The estimator is required to be a fitted estimator. X can be the data set used to train the estimator or a hold-out set. The permutation importance of a feature is calculated as follows. First, a baseline metric, defined by scoring, is evaluated on a (potentially different) dataset defined by the X. Next, a feature column from the validation set is permuted and the metric is evaluated again. The permutation importance is defined to be the difference between the baseline metric and metric from permutating the feature column.

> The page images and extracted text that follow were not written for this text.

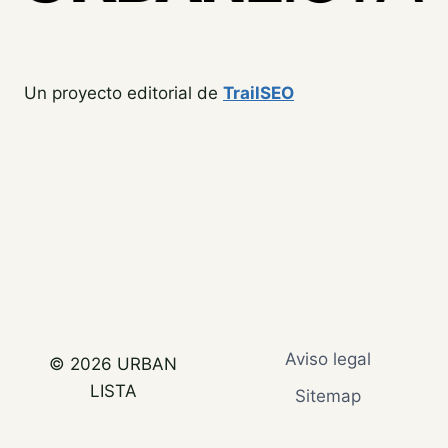
Un proyecto editorial de
TrailSEO
Aviso legal
© 2026 URBAN
LISTA
Sitemap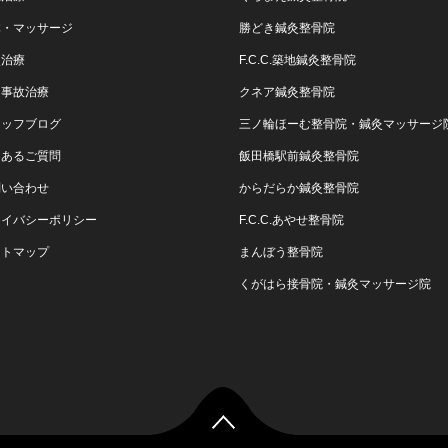
体・マッサージ
勝どき鍼灸整骨院
灸治療
F.C.C.築地鍼灸整骨院
通事故治療
クネア鍼灸整骨院
タッフブログ
三ノ輪ほーむ整骨院・鍼灸マッサージ
くあるご質問
飯田橋駅前鍼灸整骨院
問い合わせ
からだらか鍼灸整骨院
ライバシーポリシー
F.C.C.あやせ整骨院
イトマップ
まんぼう整骨院
くがはら接骨院・鍼灸マッサージ院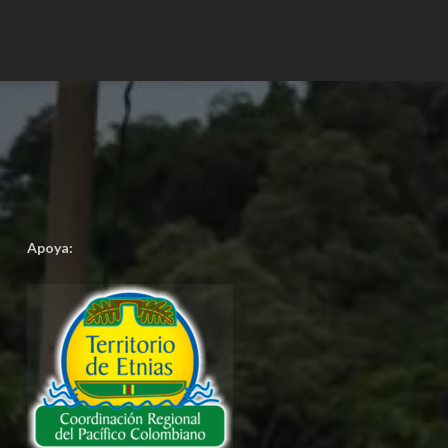
Apoya: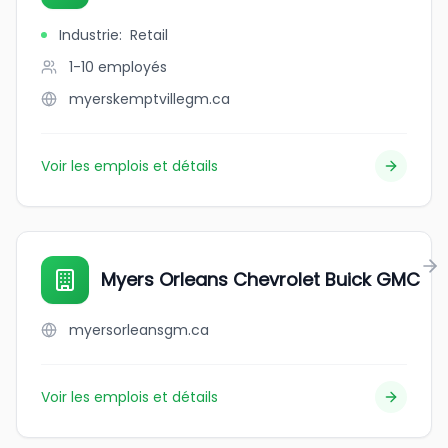
Industrie
:
Retail
1-10
employés
myerskemptvillegm.ca
Voir les emplois et détails
Myers Orleans Chevrolet Buick GMC
myersorleansgm.ca
Voir les emplois et détails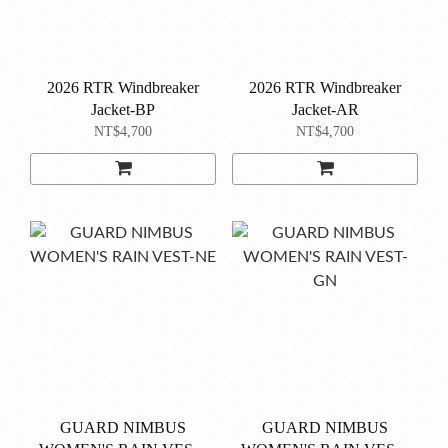
2026 RTR Windbreaker
2026 RTR Windbreaker
Jacket-BP
Jacket-AR
NT$4,700
NT$4,700
GUARD NIMBUS
GUARD NIMBUS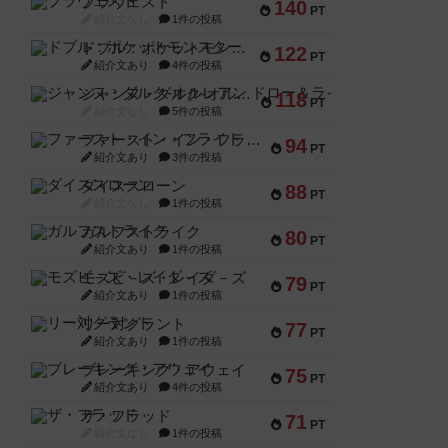
ブラヴェスト
140
PT
紹介文なし
1件の投稿
ドブル：ポケットモンスター
122
PT
紹介文あり
4件の投稿
ジャンヌ・ダルク-オルレアン ドロー＆ライト
118
PT
紹介文なし
5件の投稿
ファースト・イン・フライト
94
PT
紹介文あり
3件の投稿
ダイススローン
88
PT
紹介文なし
1件の投稿
ガルフストライク
80
PT
紹介文あり
1件の投稿
モズビ－ズ・レイダ－ズ
79
PT
紹介文あり
1件の投稿
リー対グラント
77
PT
紹介文あり
1件の投稿
ブレーキング・アウェイ
75
PT
紹介文あり
4件の投稿
ザ・フラッド
71
PT
紹介文なし
1件の投稿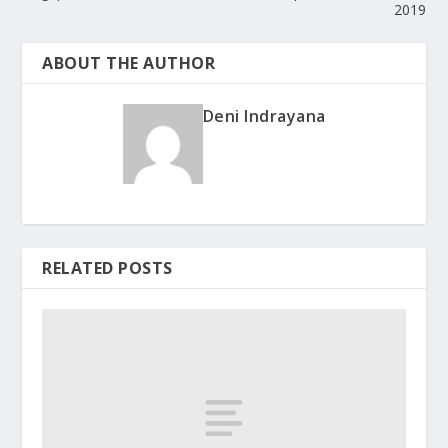
2019
ABOUT THE AUTHOR
Deni Indrayana
RELATED POSTS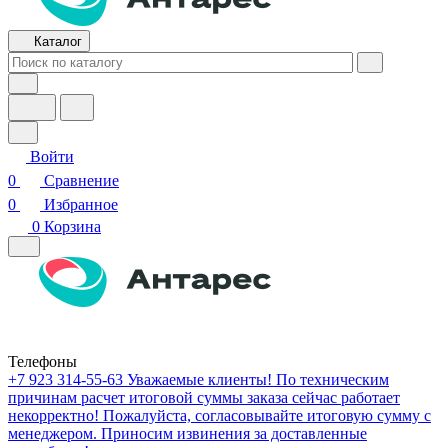
Каталог
Войти
0
Сравнение
0
Избранное
0
Корзина
Телефоны
+7 923 314-55-63
Уважаемые клиенты! По техническим
причинам расчет итоговой суммы заказа сейчас работает
некорректно! Пожалуйста, согласовывайте итоговую сумму с
менеджером. Приносим извинения за доставленные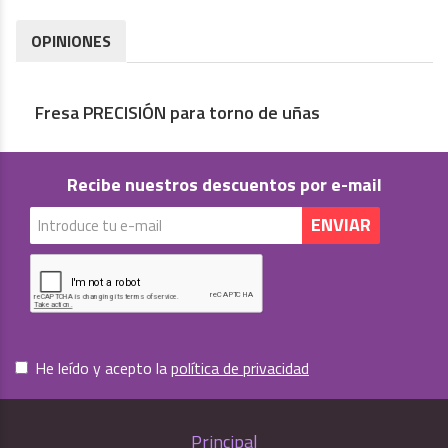
OPINIONES
Fresa PRECISIÓN para torno de uñas
Recibe nuestros descuentos por e-mail
He leído y acepto la
política de privacidad
Principal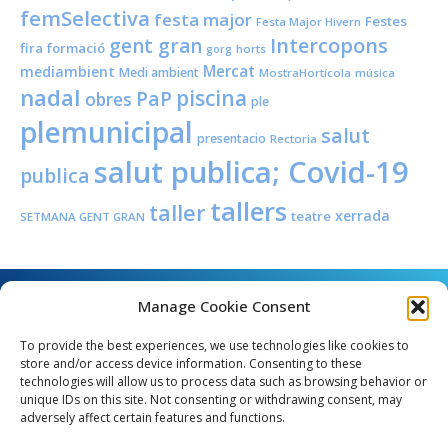
femSelectiva
festa major
Festes
Festa Major Hivern
Intercopons
gent gran
fira
formació
horts
gorg
Mercat
mediambient
Medi ambient
MostraHortícola
música
nadal
piscina
PaP
obres
ple
plemunicipal
salut
presentacio
Rectoria
salut publica; Covid-19
publica
tallers
taller
xerrada
teatre
SETMANA GENT GRAN
Manage Cookie Consent
To provide the best experiences, we use technologies like cookies to
store and/or access device information. Consenting to these
technologies will allow us to process data such as browsing behavior or
unique IDs on this site. Not consenting or withdrawing consent, may
Angel Guimerà, 8 - 08289 Copons
adversely affect certain features and functions.
Telèfon: 938 090 000 - Fax: 938 090 013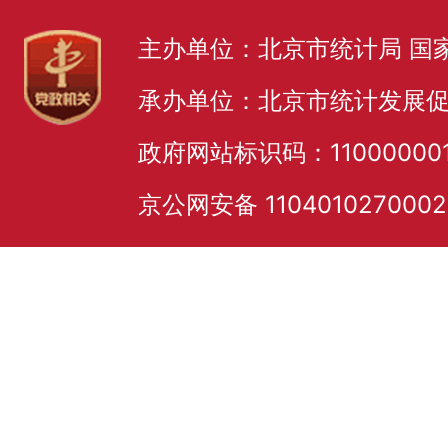
主办单位：北京市统计局 国
承办单位：北京市统计发展
政府网站标识码：11000000
京公网安备 110401027000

Read more in the User Guide.

Parameters

estimatorobject: An estimator that has already been fitted and is compatible with scorer.
Xndarray or DataFrame, shape (n_samples, n_features): Data on which permutation importance will be computed.
yarray-like or None, shape (n_samples, ) or (n_samples, n_classes): Targets for supervised or None for unsupervised.
scoringstring, callable or None, default=None: Scorer to use. It can be a single string (see The scoring parameter: defining model evaluation rules) or a callable (see Defining your scoring strategy from metric functions). If None, the estimator’s default scorer is used.
n_repeatsint, default=5: Number of times to permute a feature.
n_jobsint or None, default=None: Number of jobs to run in parallel. The computation is done by computing permutation score for each columns and parallelized over the columns. None means 1 unless in a joblib.parallel_backend context. -1 means using all processors. See Glossary for more details.
random_stateint, RandomState instance, default=None: Pseudo-random number generator to control the permutations of each feature. Pass an int to get reproducible results across function calls. See :term: Glossary <random_state>.
sample_weightarray-like of shape (n_samples,), default=None: Sample weights used in scoring.

New in version 0.24.

Returns

resultBunch

Dictionary-like object, with the following attributes.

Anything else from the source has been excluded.